(Your assignment)
Of the material below, only the lines from the line containing "For every named target in this 325×2576" down to the line containing "Investments (139, 2225)" belong in the answer, written out exactly.

(The input)
◇ ◇ ◇ ◇

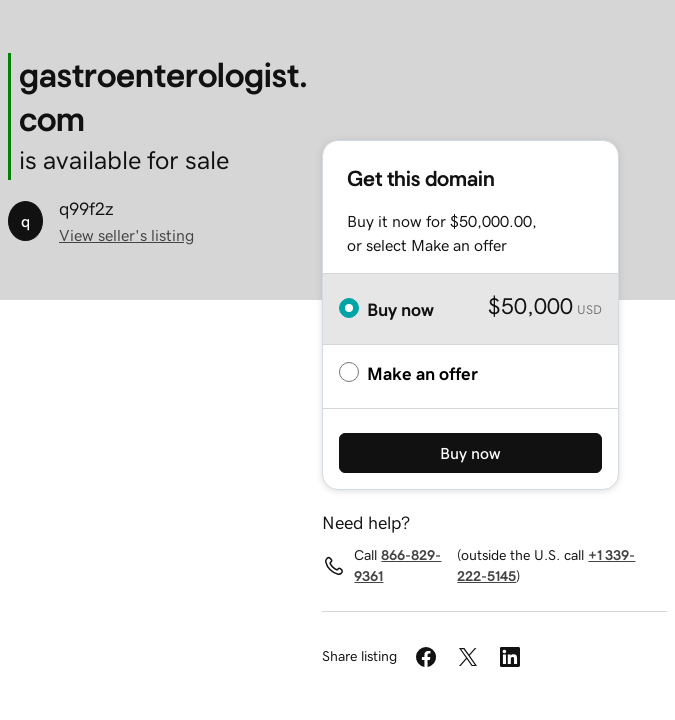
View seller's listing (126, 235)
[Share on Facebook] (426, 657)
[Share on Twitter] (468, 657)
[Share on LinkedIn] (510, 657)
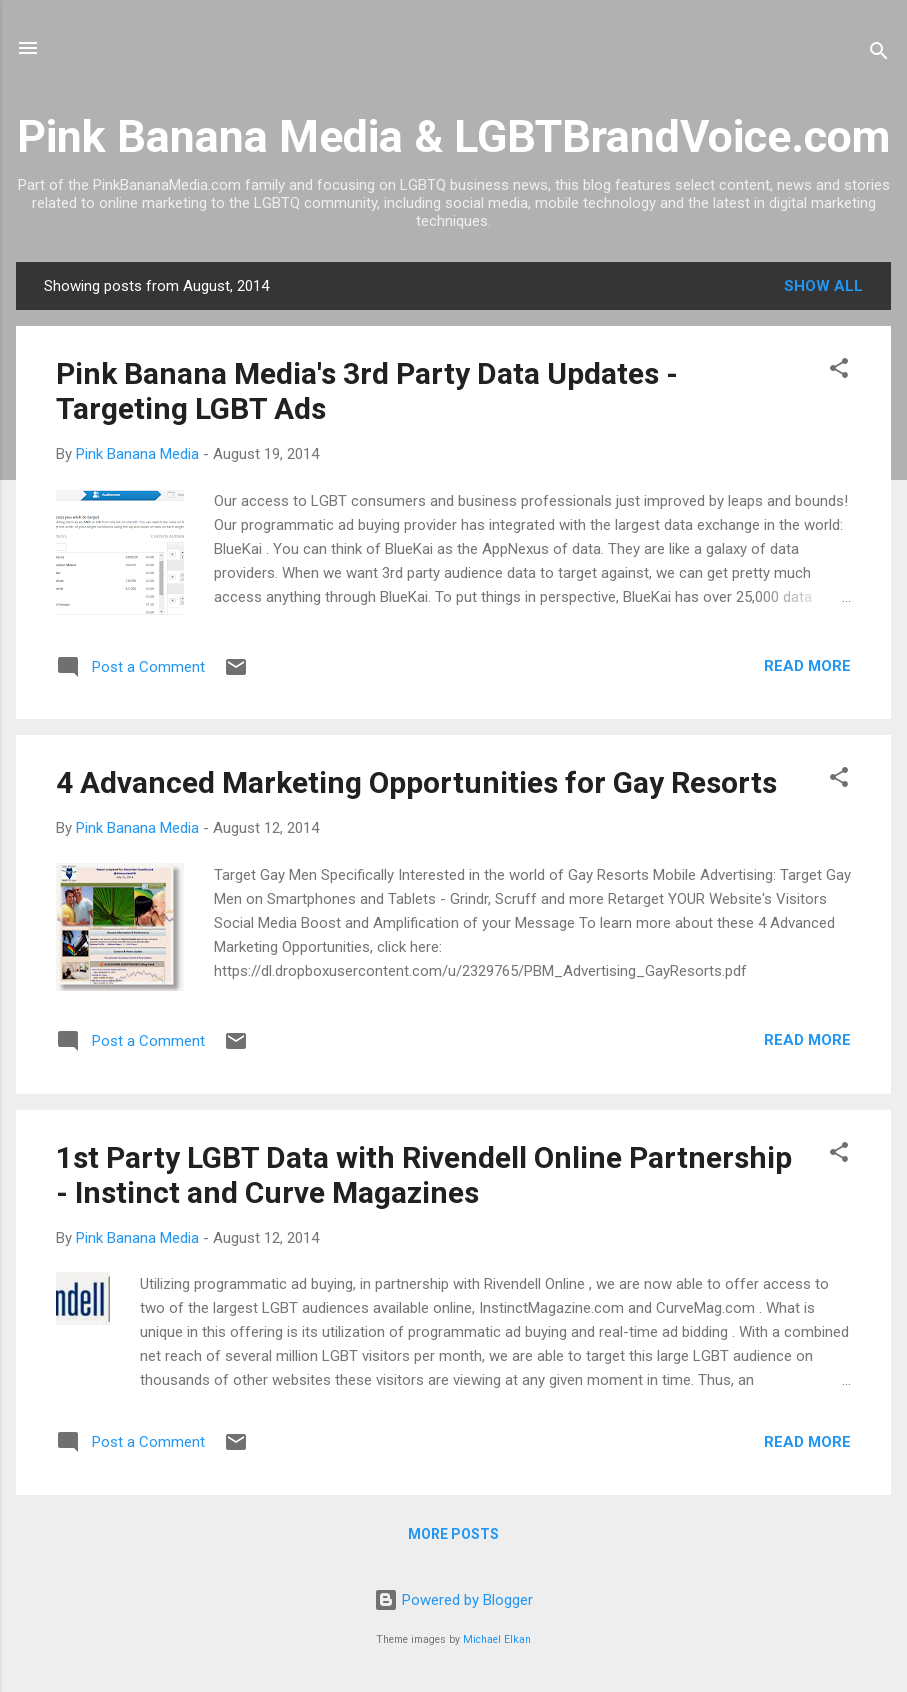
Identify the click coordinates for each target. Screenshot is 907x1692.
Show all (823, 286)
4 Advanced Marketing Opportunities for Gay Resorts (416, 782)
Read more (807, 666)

◇ ◇ ◇ ◇

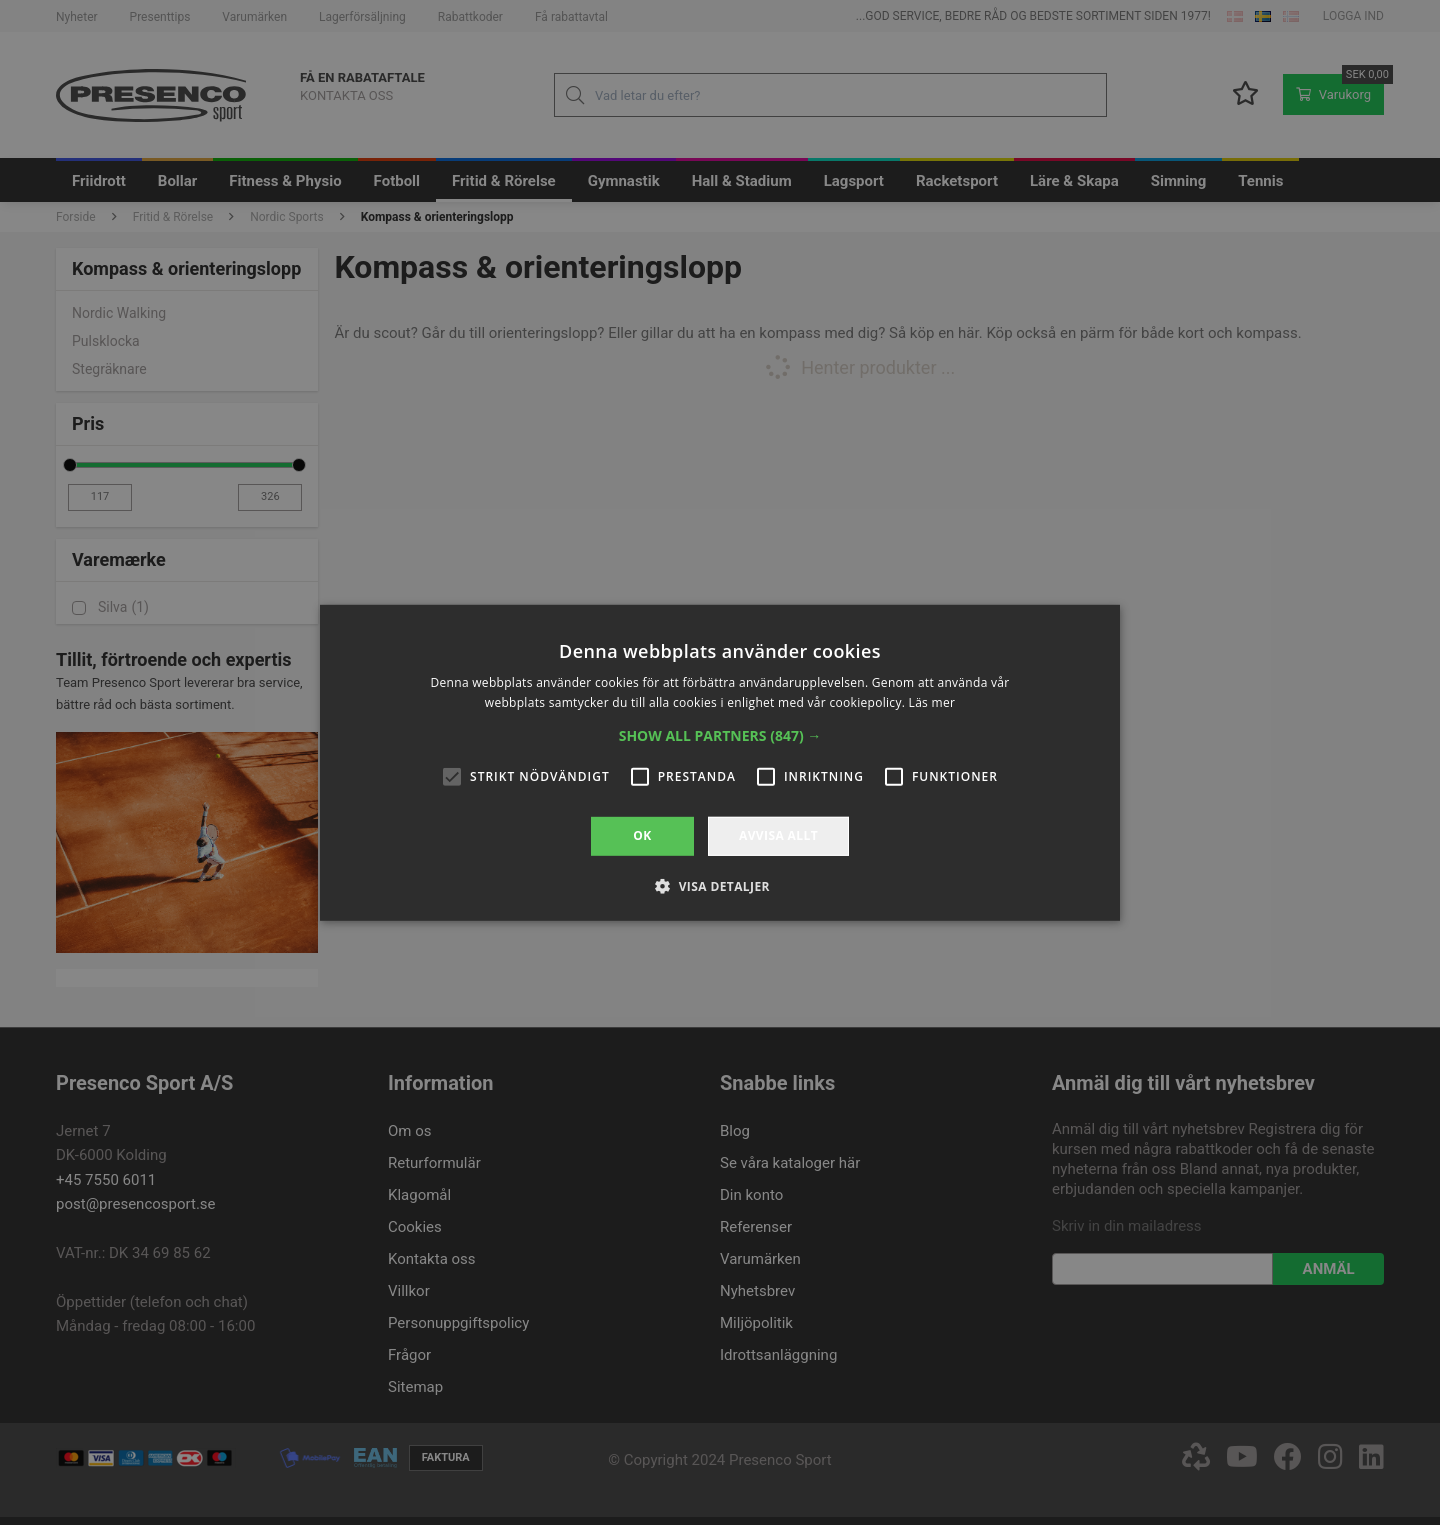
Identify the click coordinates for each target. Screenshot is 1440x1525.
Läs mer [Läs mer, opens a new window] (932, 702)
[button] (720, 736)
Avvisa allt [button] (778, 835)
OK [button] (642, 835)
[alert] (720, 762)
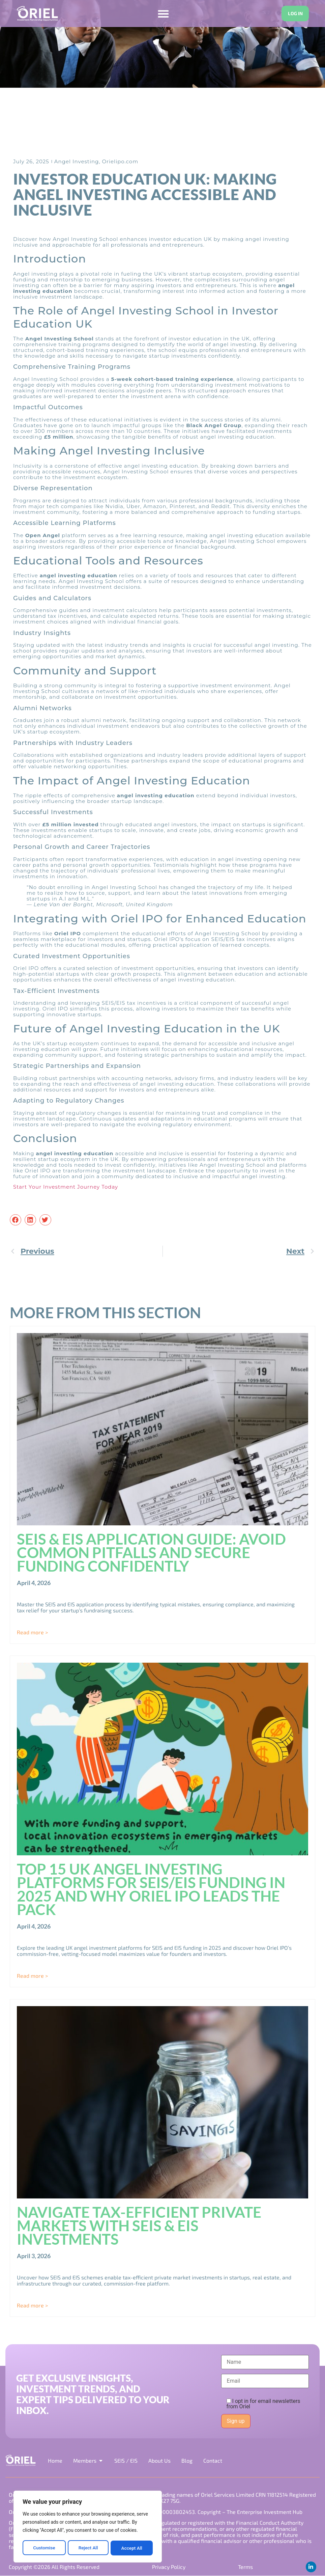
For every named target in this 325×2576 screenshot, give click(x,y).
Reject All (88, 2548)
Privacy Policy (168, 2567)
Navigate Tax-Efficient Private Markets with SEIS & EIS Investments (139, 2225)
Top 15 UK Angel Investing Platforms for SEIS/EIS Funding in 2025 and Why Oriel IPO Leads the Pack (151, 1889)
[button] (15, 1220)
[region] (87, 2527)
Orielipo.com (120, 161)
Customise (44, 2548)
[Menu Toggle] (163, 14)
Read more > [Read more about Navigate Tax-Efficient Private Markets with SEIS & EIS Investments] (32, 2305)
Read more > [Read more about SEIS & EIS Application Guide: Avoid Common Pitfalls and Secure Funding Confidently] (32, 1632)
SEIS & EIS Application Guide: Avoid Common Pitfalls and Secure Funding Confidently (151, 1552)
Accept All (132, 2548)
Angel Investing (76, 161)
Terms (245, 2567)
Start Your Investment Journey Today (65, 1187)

◇ ◇ ◇ ◇

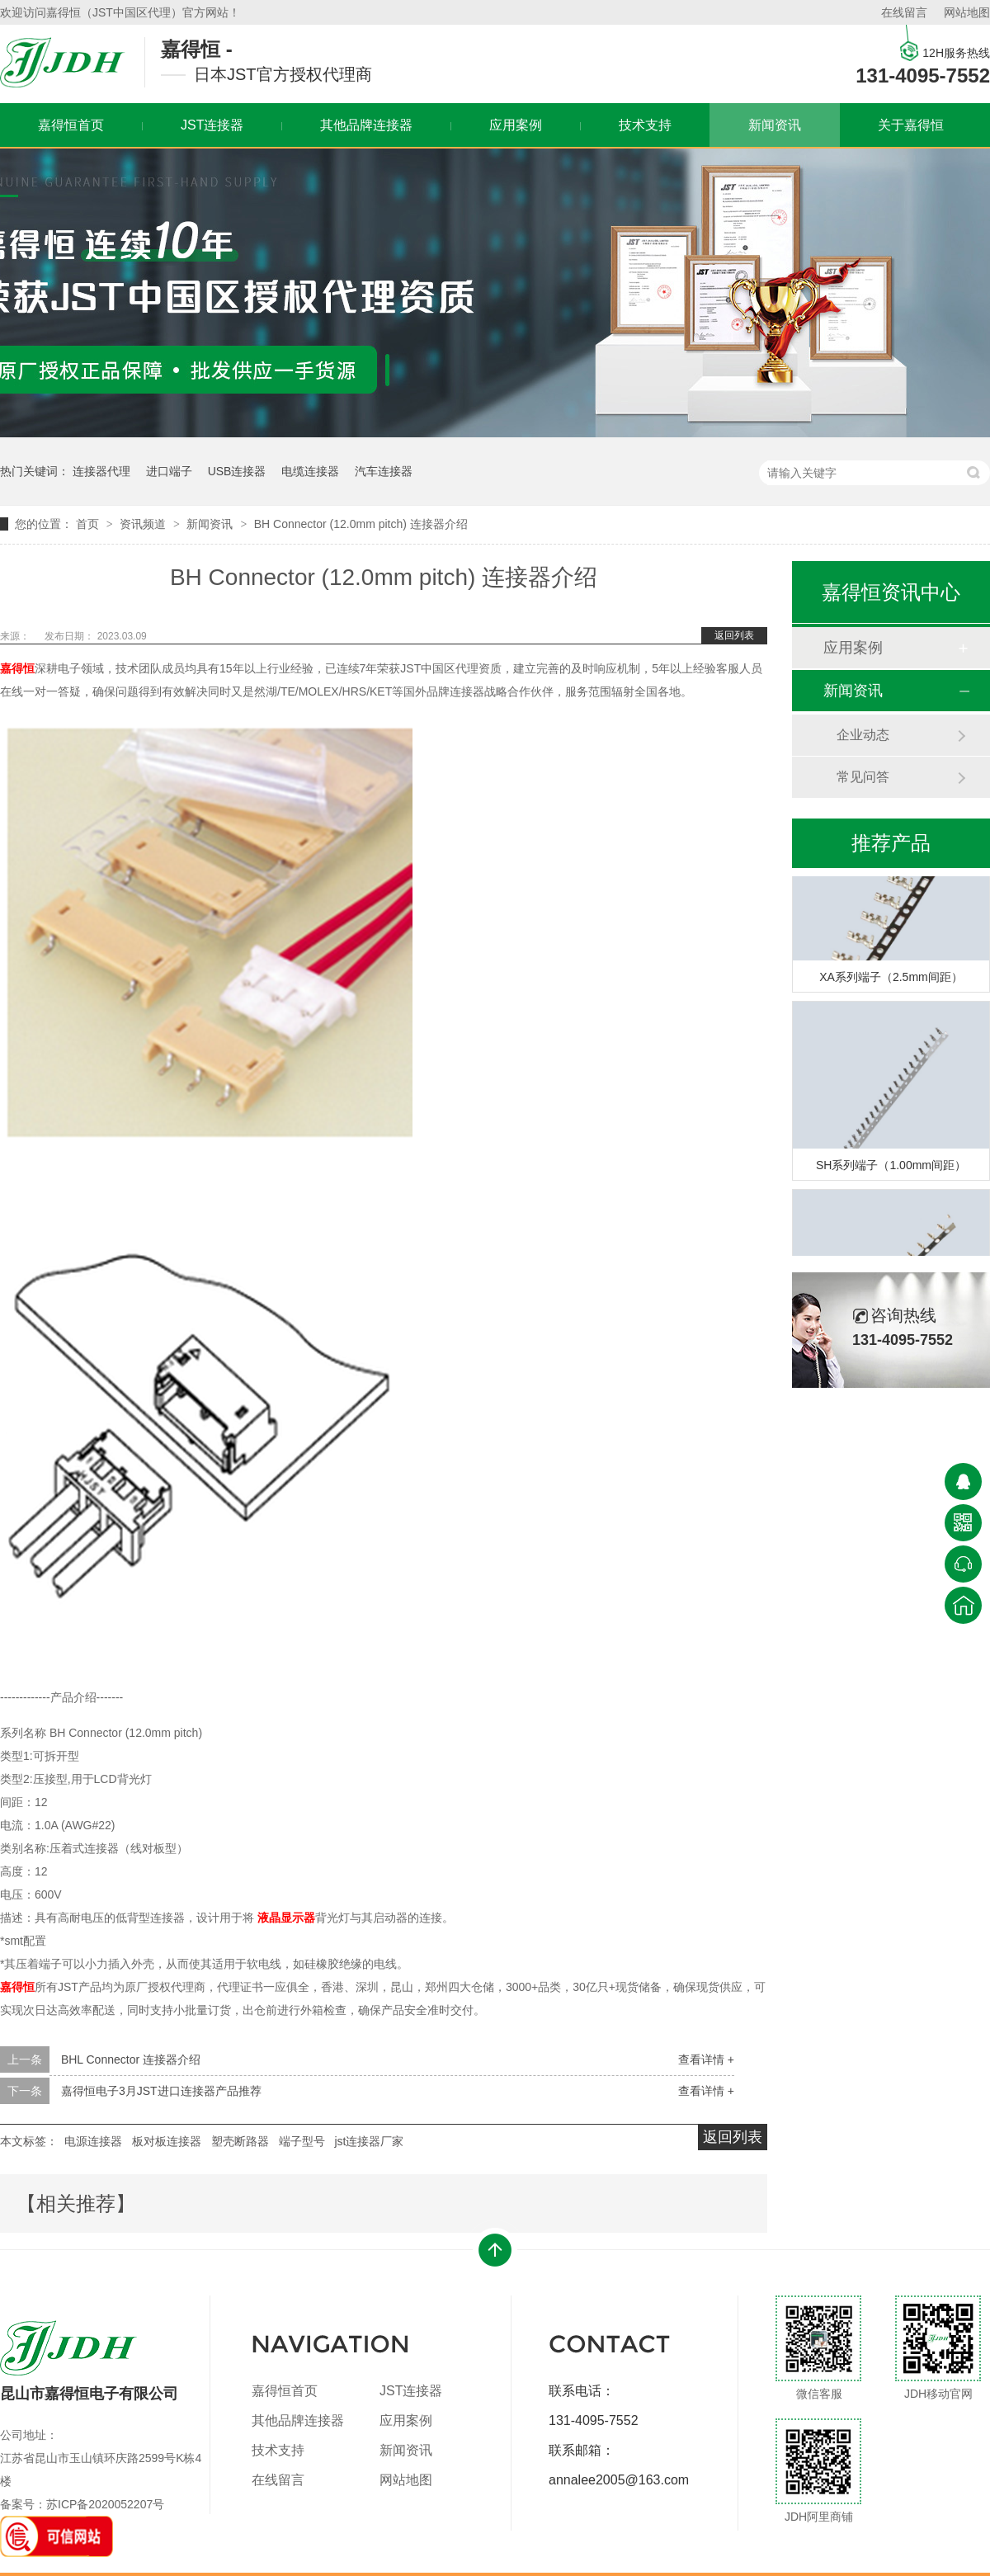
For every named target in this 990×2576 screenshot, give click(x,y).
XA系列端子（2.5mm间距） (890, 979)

◇ ◇ ◇ ◇

(Answer space)
For every named target in this 325×2576 screenshot, give click(x,y).
Reject All (88, 2548)
Privacy Policy (168, 2567)
Navigate Tax-Efficient Private Markets with SEIS & EIS Investments (139, 2225)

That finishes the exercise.